• **Task instructions**:
Could you output only the lines from the one containing "This screenshot has height=1188, width=1024." through the last line of the data, both included?
### Exercise input ###
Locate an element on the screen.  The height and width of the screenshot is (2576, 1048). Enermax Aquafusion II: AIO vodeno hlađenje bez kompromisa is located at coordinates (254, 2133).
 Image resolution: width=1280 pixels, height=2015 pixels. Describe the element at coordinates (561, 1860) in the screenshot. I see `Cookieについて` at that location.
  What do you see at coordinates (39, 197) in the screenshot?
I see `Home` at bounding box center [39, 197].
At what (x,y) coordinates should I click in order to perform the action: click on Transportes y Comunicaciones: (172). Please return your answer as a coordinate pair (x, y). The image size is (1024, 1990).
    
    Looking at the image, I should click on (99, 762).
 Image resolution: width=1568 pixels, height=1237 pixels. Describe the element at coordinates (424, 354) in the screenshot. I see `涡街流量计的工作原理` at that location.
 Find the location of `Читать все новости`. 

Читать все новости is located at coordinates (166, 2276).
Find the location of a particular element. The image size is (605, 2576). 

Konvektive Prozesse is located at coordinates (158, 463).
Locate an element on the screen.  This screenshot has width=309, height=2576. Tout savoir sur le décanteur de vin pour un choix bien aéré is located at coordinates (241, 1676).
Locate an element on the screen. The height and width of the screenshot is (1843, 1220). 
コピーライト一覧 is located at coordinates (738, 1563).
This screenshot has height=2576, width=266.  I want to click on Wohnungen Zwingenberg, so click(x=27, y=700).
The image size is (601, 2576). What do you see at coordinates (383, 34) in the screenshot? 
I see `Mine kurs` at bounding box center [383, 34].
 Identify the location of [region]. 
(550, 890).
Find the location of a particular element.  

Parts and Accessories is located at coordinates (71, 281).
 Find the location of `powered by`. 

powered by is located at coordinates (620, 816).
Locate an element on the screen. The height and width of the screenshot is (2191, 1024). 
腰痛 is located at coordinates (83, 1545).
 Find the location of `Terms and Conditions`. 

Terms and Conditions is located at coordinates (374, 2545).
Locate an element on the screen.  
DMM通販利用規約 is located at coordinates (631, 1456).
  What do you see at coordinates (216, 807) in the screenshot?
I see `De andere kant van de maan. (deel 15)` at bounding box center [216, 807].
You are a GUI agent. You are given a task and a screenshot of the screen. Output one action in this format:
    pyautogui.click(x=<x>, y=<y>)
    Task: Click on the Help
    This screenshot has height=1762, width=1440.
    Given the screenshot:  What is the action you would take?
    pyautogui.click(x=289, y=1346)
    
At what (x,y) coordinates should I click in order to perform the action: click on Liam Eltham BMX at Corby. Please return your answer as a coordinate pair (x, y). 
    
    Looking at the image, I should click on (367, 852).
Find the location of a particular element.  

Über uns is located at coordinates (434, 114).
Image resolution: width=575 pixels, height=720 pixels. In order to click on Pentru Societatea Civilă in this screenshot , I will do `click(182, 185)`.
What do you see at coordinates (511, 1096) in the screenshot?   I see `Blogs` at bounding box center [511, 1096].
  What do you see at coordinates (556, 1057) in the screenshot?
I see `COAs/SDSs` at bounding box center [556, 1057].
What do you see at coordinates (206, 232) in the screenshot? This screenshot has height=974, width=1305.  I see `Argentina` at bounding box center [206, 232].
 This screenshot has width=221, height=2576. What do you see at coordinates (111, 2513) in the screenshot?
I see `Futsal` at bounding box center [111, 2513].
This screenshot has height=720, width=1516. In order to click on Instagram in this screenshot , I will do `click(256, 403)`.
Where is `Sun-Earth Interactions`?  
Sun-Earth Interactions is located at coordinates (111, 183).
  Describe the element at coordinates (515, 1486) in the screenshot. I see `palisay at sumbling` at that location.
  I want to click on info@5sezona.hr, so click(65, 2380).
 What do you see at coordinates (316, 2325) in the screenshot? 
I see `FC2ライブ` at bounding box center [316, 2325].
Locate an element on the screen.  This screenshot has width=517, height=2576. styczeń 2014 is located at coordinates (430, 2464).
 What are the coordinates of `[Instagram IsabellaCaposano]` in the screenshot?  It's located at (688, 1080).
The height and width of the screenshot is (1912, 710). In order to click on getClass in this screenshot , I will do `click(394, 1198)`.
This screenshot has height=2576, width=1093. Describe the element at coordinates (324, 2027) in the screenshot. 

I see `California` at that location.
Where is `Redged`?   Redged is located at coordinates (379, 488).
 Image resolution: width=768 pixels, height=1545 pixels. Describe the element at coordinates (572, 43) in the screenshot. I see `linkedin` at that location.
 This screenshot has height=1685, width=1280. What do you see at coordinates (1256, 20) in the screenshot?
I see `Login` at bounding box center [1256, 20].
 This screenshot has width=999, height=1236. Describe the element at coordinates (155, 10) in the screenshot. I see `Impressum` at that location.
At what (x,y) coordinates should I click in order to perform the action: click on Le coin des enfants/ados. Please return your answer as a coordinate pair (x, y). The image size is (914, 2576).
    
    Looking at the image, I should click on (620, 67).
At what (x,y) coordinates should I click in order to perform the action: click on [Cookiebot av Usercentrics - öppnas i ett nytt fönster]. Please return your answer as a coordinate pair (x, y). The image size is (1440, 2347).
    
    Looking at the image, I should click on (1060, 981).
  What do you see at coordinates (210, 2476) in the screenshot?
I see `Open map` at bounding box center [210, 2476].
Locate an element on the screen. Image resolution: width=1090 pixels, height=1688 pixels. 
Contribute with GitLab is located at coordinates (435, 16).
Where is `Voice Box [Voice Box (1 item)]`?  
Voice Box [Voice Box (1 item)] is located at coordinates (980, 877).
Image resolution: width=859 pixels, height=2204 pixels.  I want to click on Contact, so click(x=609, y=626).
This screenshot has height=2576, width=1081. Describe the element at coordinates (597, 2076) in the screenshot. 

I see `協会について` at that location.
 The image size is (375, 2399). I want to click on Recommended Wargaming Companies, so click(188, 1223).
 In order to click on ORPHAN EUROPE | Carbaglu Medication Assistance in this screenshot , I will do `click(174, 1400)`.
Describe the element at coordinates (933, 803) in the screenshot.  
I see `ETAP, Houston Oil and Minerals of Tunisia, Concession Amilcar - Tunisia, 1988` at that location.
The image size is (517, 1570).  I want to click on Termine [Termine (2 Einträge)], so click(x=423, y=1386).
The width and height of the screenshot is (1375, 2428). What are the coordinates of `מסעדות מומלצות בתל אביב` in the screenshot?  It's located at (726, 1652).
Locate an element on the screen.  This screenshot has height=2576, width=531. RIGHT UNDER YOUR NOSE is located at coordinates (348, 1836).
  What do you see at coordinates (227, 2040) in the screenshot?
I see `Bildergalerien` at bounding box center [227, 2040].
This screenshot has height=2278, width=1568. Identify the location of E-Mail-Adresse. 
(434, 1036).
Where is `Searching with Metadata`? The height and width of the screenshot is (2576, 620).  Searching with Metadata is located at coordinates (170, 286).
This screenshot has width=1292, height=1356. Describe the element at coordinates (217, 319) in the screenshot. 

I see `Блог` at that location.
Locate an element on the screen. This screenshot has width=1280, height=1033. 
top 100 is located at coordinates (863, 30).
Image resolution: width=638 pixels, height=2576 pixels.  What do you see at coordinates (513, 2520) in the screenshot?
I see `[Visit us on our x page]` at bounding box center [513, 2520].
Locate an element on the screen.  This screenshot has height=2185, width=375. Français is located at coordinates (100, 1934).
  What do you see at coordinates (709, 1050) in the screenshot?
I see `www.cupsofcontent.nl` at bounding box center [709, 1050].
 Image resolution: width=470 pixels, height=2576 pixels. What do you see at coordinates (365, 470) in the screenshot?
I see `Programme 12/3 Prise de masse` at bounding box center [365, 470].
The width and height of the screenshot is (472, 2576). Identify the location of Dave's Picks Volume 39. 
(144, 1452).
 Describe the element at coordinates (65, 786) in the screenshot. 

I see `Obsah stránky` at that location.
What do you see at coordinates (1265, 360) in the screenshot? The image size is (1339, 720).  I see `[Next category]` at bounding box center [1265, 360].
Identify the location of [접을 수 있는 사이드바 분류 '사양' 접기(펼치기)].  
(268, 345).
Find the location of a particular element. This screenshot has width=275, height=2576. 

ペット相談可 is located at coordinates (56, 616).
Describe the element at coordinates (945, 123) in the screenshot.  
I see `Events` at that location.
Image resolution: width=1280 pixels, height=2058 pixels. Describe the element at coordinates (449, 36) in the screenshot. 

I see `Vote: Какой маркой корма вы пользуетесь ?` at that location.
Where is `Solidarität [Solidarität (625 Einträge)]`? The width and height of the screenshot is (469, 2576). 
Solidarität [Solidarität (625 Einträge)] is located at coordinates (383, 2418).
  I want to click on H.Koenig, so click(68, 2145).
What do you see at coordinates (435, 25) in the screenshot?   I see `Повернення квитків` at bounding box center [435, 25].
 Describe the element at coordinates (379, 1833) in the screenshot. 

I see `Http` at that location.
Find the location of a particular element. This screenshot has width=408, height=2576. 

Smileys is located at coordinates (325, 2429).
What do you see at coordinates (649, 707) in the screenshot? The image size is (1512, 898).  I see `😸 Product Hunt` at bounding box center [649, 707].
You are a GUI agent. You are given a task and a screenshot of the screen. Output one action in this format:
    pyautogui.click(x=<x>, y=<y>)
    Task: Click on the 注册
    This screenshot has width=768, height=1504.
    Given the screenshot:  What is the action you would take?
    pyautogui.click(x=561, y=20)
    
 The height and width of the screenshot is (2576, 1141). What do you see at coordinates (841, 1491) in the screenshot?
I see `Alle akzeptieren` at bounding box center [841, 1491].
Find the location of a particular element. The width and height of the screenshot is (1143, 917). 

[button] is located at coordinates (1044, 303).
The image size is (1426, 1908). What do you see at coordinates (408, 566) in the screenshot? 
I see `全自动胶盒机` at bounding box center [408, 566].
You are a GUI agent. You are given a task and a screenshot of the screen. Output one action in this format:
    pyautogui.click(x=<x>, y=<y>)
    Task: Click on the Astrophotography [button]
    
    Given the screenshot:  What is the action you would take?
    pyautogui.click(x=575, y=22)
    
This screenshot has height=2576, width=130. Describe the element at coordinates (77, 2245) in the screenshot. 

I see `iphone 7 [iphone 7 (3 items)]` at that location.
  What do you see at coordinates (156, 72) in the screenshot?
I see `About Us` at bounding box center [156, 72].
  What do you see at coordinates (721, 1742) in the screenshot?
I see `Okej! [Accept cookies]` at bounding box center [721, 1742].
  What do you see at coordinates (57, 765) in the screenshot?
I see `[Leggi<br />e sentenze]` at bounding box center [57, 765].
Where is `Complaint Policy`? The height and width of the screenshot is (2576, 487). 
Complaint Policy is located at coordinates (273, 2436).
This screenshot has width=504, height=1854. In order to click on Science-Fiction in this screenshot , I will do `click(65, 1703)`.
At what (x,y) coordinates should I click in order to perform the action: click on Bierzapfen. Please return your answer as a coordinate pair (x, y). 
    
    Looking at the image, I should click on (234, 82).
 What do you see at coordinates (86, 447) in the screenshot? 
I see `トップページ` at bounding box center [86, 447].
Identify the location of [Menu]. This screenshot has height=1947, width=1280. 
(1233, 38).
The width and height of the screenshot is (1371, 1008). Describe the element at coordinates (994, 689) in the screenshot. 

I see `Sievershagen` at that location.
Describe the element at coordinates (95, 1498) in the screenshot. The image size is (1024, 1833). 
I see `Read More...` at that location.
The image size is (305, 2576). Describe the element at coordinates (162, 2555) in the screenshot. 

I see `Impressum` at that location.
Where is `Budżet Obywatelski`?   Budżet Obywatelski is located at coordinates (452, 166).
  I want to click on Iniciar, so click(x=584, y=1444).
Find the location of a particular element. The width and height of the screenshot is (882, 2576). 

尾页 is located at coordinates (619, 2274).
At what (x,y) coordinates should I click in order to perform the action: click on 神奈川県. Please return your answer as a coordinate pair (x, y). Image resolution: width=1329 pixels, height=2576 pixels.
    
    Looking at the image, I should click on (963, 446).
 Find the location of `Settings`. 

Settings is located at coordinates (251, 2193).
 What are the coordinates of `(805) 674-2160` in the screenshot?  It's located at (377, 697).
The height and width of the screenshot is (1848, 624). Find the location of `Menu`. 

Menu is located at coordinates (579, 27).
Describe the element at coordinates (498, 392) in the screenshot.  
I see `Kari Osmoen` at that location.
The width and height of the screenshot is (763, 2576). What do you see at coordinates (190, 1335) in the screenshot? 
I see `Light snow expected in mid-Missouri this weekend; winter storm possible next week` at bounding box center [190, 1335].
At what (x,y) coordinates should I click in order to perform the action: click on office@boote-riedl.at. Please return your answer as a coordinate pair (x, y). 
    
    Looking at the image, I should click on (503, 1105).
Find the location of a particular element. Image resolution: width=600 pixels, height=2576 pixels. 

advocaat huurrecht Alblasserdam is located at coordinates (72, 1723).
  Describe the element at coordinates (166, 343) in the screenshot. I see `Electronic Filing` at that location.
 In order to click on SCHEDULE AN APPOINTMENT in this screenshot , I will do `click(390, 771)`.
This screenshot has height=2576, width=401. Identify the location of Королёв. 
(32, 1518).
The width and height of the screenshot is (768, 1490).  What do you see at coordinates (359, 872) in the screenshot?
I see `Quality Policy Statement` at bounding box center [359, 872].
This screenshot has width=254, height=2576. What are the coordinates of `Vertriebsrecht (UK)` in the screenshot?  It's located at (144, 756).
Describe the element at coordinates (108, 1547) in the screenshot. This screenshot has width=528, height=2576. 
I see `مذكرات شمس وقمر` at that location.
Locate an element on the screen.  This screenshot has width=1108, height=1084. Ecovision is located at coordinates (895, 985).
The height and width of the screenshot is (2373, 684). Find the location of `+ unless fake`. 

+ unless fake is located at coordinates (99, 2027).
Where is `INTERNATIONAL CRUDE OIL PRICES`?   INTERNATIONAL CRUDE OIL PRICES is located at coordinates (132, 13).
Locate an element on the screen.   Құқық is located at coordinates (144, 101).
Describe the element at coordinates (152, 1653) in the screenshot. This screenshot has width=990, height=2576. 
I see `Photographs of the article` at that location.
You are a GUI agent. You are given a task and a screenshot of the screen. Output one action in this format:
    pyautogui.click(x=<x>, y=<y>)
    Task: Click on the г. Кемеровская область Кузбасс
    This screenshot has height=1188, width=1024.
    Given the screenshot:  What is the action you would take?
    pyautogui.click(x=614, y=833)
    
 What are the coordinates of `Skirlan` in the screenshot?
###
• **Exercise solution**:
    This screenshot has height=1188, width=1024.
    Given the screenshot:  What is the action you would take?
    pyautogui.click(x=614, y=833)
    
 What are the coordinates of `Skirlan` in the screenshot?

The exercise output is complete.